The waterfront in Perast, Montenegro
The waterfront in Perast, Montenegro - SimpleSail sailing routes

 

At the end of the XVIII century, the young ambitious Napoleon decided to redraw the map of Europe. In 1797, Venice loses its independence and is deprived of all its territories. According to the conditions of the campo-formian treaty, Istria and Dalmatia become the possessions of Austria.

Thus began a hundred-year stage of the history of the coast, which was held under the rule of the Habsburg dynasty. Austria was not a state standing apart from politics, it protected existing territories and would not refuse new ones. Having looked at the Bay of Kotor, which has got to the coast, is a magnificent natural fortification - the Austrians decided to make one of the main naval bases of the empire in this part of the Adriatic Sea out of it. Almost a hundred powerful stone forts, fortresses and barracks, two shipyards, a hydroplane base and all the necessary infrastructure for servicing these facilities: kilometers of roads, a railway and a cableway, wells for collecting fresh water, bakeries, storage facilities - all this was built in Kotor Bay Austrians for a hundred years of power.

At the beginning of the 20th century, changes occurred again. The Slavic peoples have long been dissatisfied with their lives in the Austro-Hungarian world. The murder of the heir to the empire of the Crown Prince Franz Ferdinand on the Sarayev Bridge will be the beginning of the First World War.

The Islands of St. George and Virgin on the Reef, opposite Perast, Montenegro - Adriatic sailing routes of SimpleSail
The Islands of St. George and Virgin on the Reef, opposite Perast, Montenegro


So we returned to the beginning of our historical overview.

After the First World War, the Slavic lands united in one state - the kingdom of Yugoslavia. Montenegro, one of the six states, finally gained its modern borders. After the Second World War over the main gate of the medieval Kotor, Tito's words "We do not need someone else's, but we will not give ours." were knocked out in the stone. And yet, having survived one century, Yugoslavia ceased to exist.

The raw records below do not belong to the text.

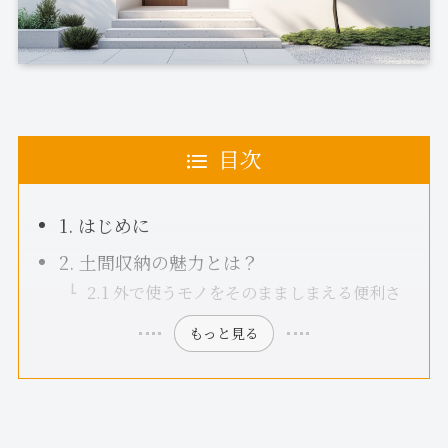
目次
1. はじめに
2. 土間収納の魅力とは？
2.1 外で使うモノをそのまましまえる便利さ
もっと見る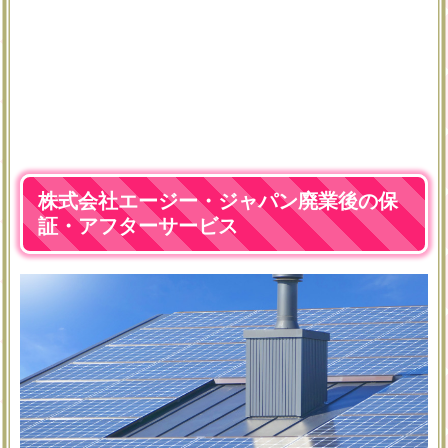
株式会社エージー・ジャパン廃業後の保
証・アフターサービス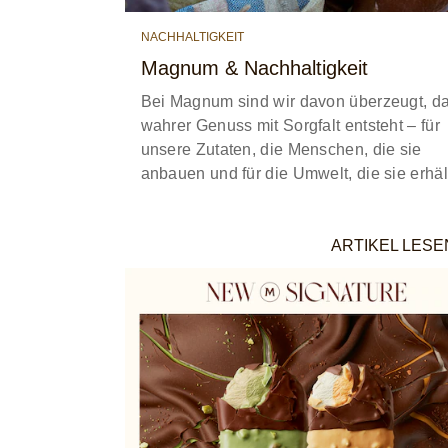
NACHHALTIGKEIT
Magnum & Nachhaltigkeit
Bei Magnum sind wir davon überzeugt, d
wahrer Genuss mit Sorgfalt entsteht – für
unsere Zutaten, die Menschen, die sie
anbauen und für die Umwelt, die sie erhäl
ARTIKEL LESE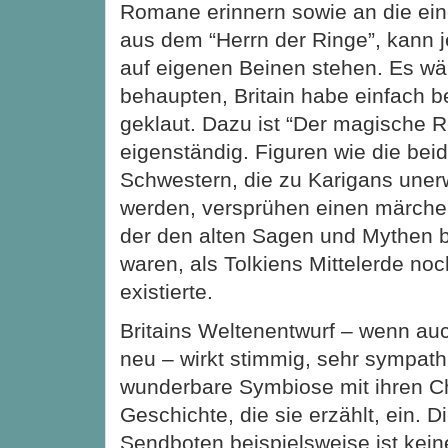
Romane erinnern sowie an die ein
aus dem “Herrn der Ringe”, kann 
auf eigenen Beinen stehen. Es wär
behaupten, Britain habe einfach b
geklaut. Dazu ist “Der magische Re
eigenständig. Figuren wie die beid
Schwestern, die zu Karigans uner
werden, versprühen einen märch
der den alten Sagen und Mythen b
waren, als Tolkiens Mittelerde noc
existierte.
Britains Weltenentwurf – wenn auc
neu – wirkt stimmig, sehr sympath
wunderbare Symbiose mit ihren C
Geschichte, die sie erzählt, ein. 
Sendboten beispielsweise ist kein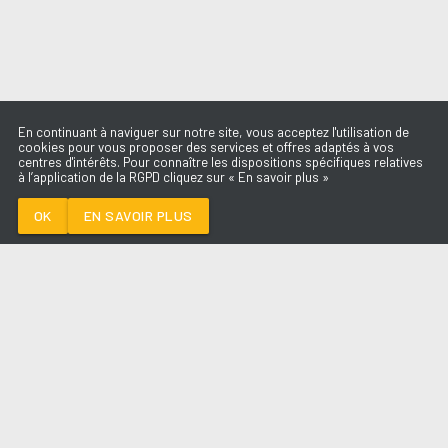
En continuant à naviguer sur notre site, vous acceptez l'utilisation de
cookies pour vous proposer des services et offres adaptés à vos
centres d'intérêts. Pour connaître les dispositions spécifiques relatives
à l’application de la RGPD cliquez sur « En savoir plus »
SOLTERA
SHAKIRA
OK
EN SAVOIR PLUS
Médoc
SOLTERA
-
SHAKIRA
--:--
/
--:--
LES ÉMISSIONS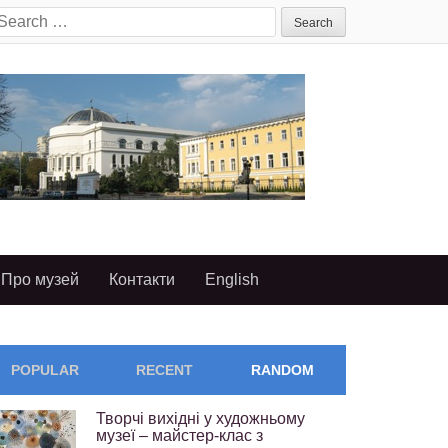
earch
or:
Про музей
Контакти
English
POPULAR
RECENT
RANDOM
Творчі вихідні у художньому
музеї – майстер-клас з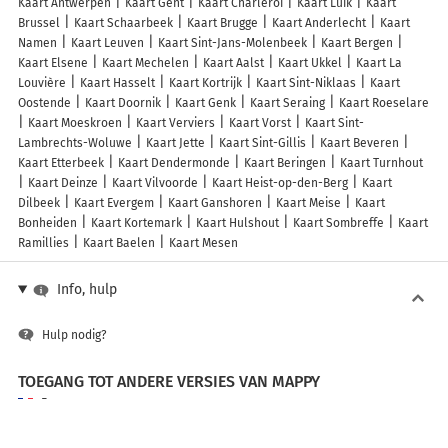
Kaart Antwerpen
Kaart Gent
Kaart Charleroi
Kaart Luik
Kaart
Brussel
Kaart Schaarbeek
Kaart Brugge
Kaart Anderlecht
Kaart
Namen
Kaart Leuven
Kaart Sint-Jans-Molenbeek
Kaart Bergen
Kaart Elsene
Kaart Mechelen
Kaart Aalst
Kaart Ukkel
Kaart La
Louvière
Kaart Hasselt
Kaart Kortrijk
Kaart Sint-Niklaas
Kaart
Oostende
Kaart Doornik
Kaart Genk
Kaart Seraing
Kaart Roeselare
Kaart Moeskroen
Kaart Verviers
Kaart Vorst
Kaart Sint-
Lambrechts-Woluwe
Kaart Jette
Kaart Sint-Gillis
Kaart Beveren
Kaart Etterbeek
Kaart Dendermonde
Kaart Beringen
Kaart Turnhout
Kaart Deinze
Kaart Vilvoorde
Kaart Heist-op-den-Berg
Kaart
Dilbeek
Kaart Evergem
Kaart Ganshoren
Kaart Meise
Kaart
Bonheiden
Kaart Kortemark
Kaart Hulshout
Kaart Sombreffe
Kaart
Ramillies
Kaart Baelen
Kaart Mesen
Info, hulp
Hulp nodig?
TOEGANG TOT ANDERE VERSIES VAN MAPPY
France
Belgique (Français)
België (Nederlands)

Now Montenegro is an independent Balkan state - state of the dark inaccessible mountains on the boundless blue Adriatic Sea. Many historical books have been written about the past of Montenegro, but we will not waste any more time. Agree, the history is not very interesting to get acquainted with the books, it's much better, having gone on a yacht along the coast, most clearly see.